***** Records shown *****

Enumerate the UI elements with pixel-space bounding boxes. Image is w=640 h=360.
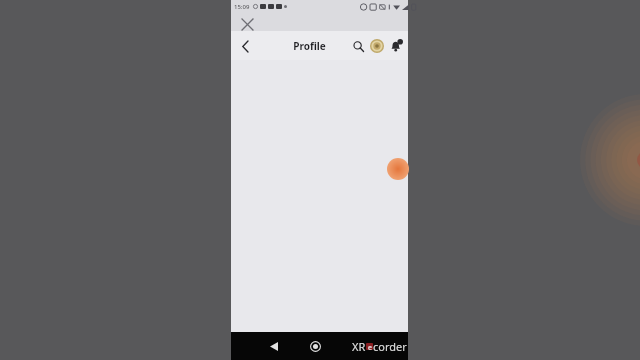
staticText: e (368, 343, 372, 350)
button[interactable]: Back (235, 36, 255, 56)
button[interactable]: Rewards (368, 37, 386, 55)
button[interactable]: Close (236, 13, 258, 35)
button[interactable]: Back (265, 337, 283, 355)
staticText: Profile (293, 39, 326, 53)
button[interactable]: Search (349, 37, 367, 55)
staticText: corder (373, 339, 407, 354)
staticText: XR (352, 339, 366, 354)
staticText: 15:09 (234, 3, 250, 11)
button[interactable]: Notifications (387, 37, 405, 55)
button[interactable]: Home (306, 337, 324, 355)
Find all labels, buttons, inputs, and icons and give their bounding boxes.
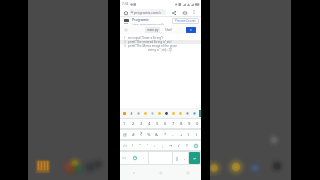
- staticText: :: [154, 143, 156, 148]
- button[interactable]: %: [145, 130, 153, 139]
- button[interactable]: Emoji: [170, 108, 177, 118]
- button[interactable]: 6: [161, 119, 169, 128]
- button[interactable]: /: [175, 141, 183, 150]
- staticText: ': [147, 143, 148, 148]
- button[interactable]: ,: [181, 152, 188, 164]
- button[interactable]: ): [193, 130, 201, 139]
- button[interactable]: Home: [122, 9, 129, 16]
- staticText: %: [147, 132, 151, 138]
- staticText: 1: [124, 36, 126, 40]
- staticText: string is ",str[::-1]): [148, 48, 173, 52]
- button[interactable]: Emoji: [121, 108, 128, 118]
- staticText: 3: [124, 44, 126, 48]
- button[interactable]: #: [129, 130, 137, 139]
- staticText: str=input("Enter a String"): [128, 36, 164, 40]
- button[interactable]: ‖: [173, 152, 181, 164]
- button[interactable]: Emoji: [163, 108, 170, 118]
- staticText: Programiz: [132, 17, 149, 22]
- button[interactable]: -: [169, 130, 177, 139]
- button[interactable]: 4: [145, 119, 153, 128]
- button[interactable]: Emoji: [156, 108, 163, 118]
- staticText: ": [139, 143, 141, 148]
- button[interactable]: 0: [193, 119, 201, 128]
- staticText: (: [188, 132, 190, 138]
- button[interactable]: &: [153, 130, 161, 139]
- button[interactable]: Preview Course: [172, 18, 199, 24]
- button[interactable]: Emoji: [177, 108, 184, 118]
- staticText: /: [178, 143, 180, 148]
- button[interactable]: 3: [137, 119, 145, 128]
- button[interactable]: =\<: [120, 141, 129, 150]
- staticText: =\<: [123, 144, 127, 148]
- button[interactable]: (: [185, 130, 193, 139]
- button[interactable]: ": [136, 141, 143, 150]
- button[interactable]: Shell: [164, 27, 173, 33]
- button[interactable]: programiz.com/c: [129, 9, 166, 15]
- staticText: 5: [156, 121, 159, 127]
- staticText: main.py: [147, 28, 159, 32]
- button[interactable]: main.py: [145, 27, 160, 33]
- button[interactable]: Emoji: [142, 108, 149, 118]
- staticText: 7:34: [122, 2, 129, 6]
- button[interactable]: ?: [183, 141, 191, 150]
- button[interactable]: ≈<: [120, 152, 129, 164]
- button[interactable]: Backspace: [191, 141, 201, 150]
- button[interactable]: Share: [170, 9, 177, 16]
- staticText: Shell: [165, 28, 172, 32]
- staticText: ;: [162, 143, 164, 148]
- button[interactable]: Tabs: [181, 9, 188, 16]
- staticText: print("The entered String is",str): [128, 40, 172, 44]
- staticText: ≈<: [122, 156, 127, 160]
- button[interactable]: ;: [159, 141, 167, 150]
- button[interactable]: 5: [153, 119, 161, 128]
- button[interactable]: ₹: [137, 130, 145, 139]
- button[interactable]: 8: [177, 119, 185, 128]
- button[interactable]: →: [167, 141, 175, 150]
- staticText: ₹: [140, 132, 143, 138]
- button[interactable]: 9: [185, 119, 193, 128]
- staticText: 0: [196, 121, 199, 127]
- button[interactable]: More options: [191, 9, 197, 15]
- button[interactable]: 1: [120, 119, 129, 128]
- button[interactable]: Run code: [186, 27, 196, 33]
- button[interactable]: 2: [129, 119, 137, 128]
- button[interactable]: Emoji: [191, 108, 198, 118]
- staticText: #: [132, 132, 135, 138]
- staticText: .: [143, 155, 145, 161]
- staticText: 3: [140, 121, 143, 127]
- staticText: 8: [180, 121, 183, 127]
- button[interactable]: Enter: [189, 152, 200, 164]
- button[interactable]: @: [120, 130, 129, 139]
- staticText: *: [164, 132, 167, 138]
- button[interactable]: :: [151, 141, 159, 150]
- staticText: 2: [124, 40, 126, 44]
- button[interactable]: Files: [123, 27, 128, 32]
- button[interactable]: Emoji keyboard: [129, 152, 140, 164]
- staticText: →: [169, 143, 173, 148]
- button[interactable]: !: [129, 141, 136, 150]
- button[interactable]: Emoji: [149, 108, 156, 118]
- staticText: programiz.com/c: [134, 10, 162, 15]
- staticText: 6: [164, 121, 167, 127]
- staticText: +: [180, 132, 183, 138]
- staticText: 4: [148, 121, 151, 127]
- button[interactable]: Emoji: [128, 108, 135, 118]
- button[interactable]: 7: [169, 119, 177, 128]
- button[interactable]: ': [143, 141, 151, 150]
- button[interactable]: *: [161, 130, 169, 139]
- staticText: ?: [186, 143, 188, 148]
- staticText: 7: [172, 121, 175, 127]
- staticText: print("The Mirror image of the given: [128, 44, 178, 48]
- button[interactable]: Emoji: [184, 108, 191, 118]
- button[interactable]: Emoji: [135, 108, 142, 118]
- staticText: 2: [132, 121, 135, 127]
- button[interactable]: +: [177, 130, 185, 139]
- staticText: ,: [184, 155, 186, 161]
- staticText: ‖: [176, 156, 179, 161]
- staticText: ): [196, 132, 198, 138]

*****

◆ Work to complete
An exact copy of every entry above is needed, minus the pictures.

◆ Written solution
Enumerate the UI elements with pixel-space bounding boxes. Image is w=640 h=360.
staticText: e (368, 343, 372, 350)
button[interactable]: Back (235, 36, 255, 56)
button[interactable]: Rewards (368, 37, 386, 55)
button[interactable]: Close (236, 13, 258, 35)
button[interactable]: Back (265, 337, 283, 355)
staticText: Profile (293, 39, 326, 53)
button[interactable]: Search (349, 37, 367, 55)
staticText: corder (373, 339, 407, 354)
staticText: XR (352, 339, 366, 354)
staticText: 15:09 (234, 3, 250, 11)
button[interactable]: Notifications (387, 37, 405, 55)
button[interactable]: Home (306, 337, 324, 355)
Find all labels, buttons, inputs, and icons and give their bounding boxes.
- staticText: :: [154, 143, 156, 148]
- button[interactable]: %: [145, 130, 153, 139]
- button[interactable]: Emoji: [170, 108, 177, 118]
- button[interactable]: 6: [161, 119, 169, 128]
- button[interactable]: /: [175, 141, 183, 150]
- staticText: ': [147, 143, 148, 148]
- button[interactable]: ,: [181, 152, 188, 164]
- button[interactable]: ): [193, 130, 201, 139]
- button[interactable]: Home: [122, 9, 129, 16]
- staticText: %: [147, 132, 151, 138]
- staticText: 1: [124, 36, 126, 40]
- staticText: string is ",str[::-1]): [148, 48, 173, 52]
- button[interactable]: Emoji: [121, 108, 128, 118]
- staticText: 3: [124, 44, 126, 48]
- button[interactable]: #: [129, 130, 137, 139]
- staticText: str=input("Enter a String"): [128, 36, 164, 40]
- button[interactable]: ‖: [173, 152, 181, 164]
- button[interactable]: Emoji: [163, 108, 170, 118]
- staticText: Programiz: [132, 17, 149, 22]
- button[interactable]: -: [169, 130, 177, 139]
- button[interactable]: 4: [145, 119, 153, 128]
- button[interactable]: Emoji: [156, 108, 163, 118]
- staticText: ": [139, 143, 141, 148]
- button[interactable]: 0: [193, 119, 201, 128]
- staticText: (: [188, 132, 190, 138]
- button[interactable]: &: [153, 130, 161, 139]
- button[interactable]: Preview Course: [172, 18, 199, 24]
- button[interactable]: Emoji: [177, 108, 184, 118]
- staticText: /: [178, 143, 180, 148]
- button[interactable]: 3: [137, 119, 145, 128]
- button[interactable]: =\<: [120, 141, 129, 150]
- staticText: =\<: [123, 144, 127, 148]
- button[interactable]: (: [185, 130, 193, 139]
- button[interactable]: ": [136, 141, 143, 150]
- button[interactable]: Shell: [164, 27, 173, 33]
- button[interactable]: programiz.com/c: [129, 9, 166, 15]
- staticText: 5: [156, 121, 159, 127]
- staticText: main.py: [147, 28, 159, 32]
- button[interactable]: main.py: [145, 27, 160, 33]
- button[interactable]: Emoji: [142, 108, 149, 118]
- staticText: 7:34: [122, 2, 129, 6]
- button[interactable]: ?: [183, 141, 191, 150]
- button[interactable]: ≈<: [120, 152, 129, 164]
- button[interactable]: Backspace: [191, 141, 201, 150]
- button[interactable]: Share: [170, 9, 177, 16]
- staticText: Shell: [165, 28, 172, 32]
- staticText: ;: [162, 143, 164, 148]
- button[interactable]: Tabs: [181, 9, 188, 16]
- staticText: print("The entered String is",str): [128, 40, 172, 44]
- staticText: ≈<: [122, 156, 127, 160]
- button[interactable]: ;: [159, 141, 167, 150]
- button[interactable]: 5: [153, 119, 161, 128]
- button[interactable]: ₹: [137, 130, 145, 139]
- button[interactable]: 8: [177, 119, 185, 128]
- button[interactable]: →: [167, 141, 175, 150]
- staticText: ₹: [140, 132, 143, 138]
- button[interactable]: 9: [185, 119, 193, 128]
- staticText: 0: [196, 121, 199, 127]
- button[interactable]: More options: [191, 9, 197, 15]
- button[interactable]: 1: [120, 119, 129, 128]
- button[interactable]: Run code: [186, 27, 196, 33]
- button[interactable]: 2: [129, 119, 137, 128]
- button[interactable]: Emoji: [191, 108, 198, 118]
- staticText: #: [132, 132, 135, 138]
- staticText: .: [143, 155, 145, 161]
- staticText: 3: [140, 121, 143, 127]
- staticText: 8: [180, 121, 183, 127]
- button[interactable]: Enter: [189, 152, 200, 164]
- button[interactable]: @: [120, 130, 129, 139]
- staticText: *: [164, 132, 167, 138]
- button[interactable]: :: [151, 141, 159, 150]
- staticText: 2: [124, 40, 126, 44]
- button[interactable]: Files: [123, 27, 128, 32]
- button[interactable]: Emoji keyboard: [129, 152, 140, 164]
- staticText: →: [169, 143, 173, 148]
- button[interactable]: !: [129, 141, 136, 150]
- button[interactable]: Emoji: [149, 108, 156, 118]
- staticText: programiz.com/c: [134, 10, 162, 15]
- staticText: 6: [164, 121, 167, 127]
- staticText: +: [180, 132, 183, 138]
- staticText: 4: [148, 121, 151, 127]
- button[interactable]: Emoji: [128, 108, 135, 118]
- button[interactable]: 7: [169, 119, 177, 128]
- button[interactable]: ': [143, 141, 151, 150]
- button[interactable]: *: [161, 130, 169, 139]
- staticText: ?: [186, 143, 188, 148]
- staticText: 7: [172, 121, 175, 127]
- staticText: print("The Mirror image of the given: [128, 44, 178, 48]
- button[interactable]: Emoji: [184, 108, 191, 118]
- button[interactable]: Emoji: [135, 108, 142, 118]
- staticText: 2: [132, 121, 135, 127]
- button[interactable]: +: [177, 130, 185, 139]
- staticText: ,: [184, 155, 186, 161]
- staticText: ‖: [176, 156, 179, 161]
- staticText: ): [196, 132, 198, 138]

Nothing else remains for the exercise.